Secondly, there is the worry that many pensioners will significantly underestimate the cost of living in retirement as well as their own longevity. This runs the serious risk of people running out of money in retirement.
These concerns have one about since the introduction of pension freedoms by the then Chancellor George Osborne. Previously, those retiring were forced to buy an annuity with their pension pot which is essentially a guaranteed income for life. Although these can be very good retirement products, many people stuck with the ones offered by their own pension provider that were poor in comparison to others on the market. Pension freedoms however gave pensioners choice with what to do with their pension pot, leaving them free to save it, invest it or simply spend it if they so wish. Speaking at the time of their introduction, the Chancellor George Osborne said:
"What I would say is that people who saved their whole lives, saved for a pension, these are responsible people," he told BBC Breakfast. "For many people annuities have not been good value… I want people to be trusted to make decisions about their future."
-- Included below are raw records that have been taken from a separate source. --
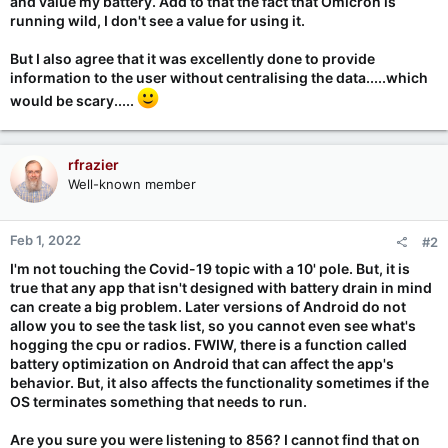
and value my battery. Add to that the fact that Omicron is
running wild, I don't see a value for using it.
But I also agree that it was excellently done to provide
information to the user without centralising the data.....which
would be scary.....
rfrazier
Well-known member
Feb 1, 2022
#2
I'm not touching the Covid-19 topic with a 10' pole. But, it is
true that any app that isn't designed with battery drain in mind
can create a big problem. Later versions of Android do not
allow you to see the task list, so you cannot even see what's
hogging the cpu or radios. FWIW, there is a function called
battery optimization on Android that can affect the app's
behavior. But, it also affects the functionality sometimes if the
OS terminates something that needs to run.
Are you sure you were listening to 856? I cannot find that on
Pensions expert (and one time pensions minister) Baroness Ros Altmann agreed with the Chancellor at the time and said:
"This is a bombshell move that will change pensions for ever. It will stop hundreds of thousands of people a year being forced to take a terrible pension which they do not understand."
However, not everyone has always been a fan of pension freedoms and maybe their warnings should have been heeded in light of the new OECD report. Speaking at the time of the introduction of pension freedoms, National Association of Pension Funds' Joanne Segars said:
"Experience tells us that people are often ill-informed and make poor decisions about financial planning for old age. There is a recognised problem with the lack of financial literacy in the UK and there is a distinct lack of detail in today's announcement on how the Government will ensure people have access to good impartial advice so they make the right decisions about their income for retirement. We fear these reforms, without careful scrutiny, will leave a large swathe of people vulnerable to poverty in old age."
However, despite these warnings, it is unlikely the government will ever backtrack on pension freedoms thanks to their continued popularity with those retiring.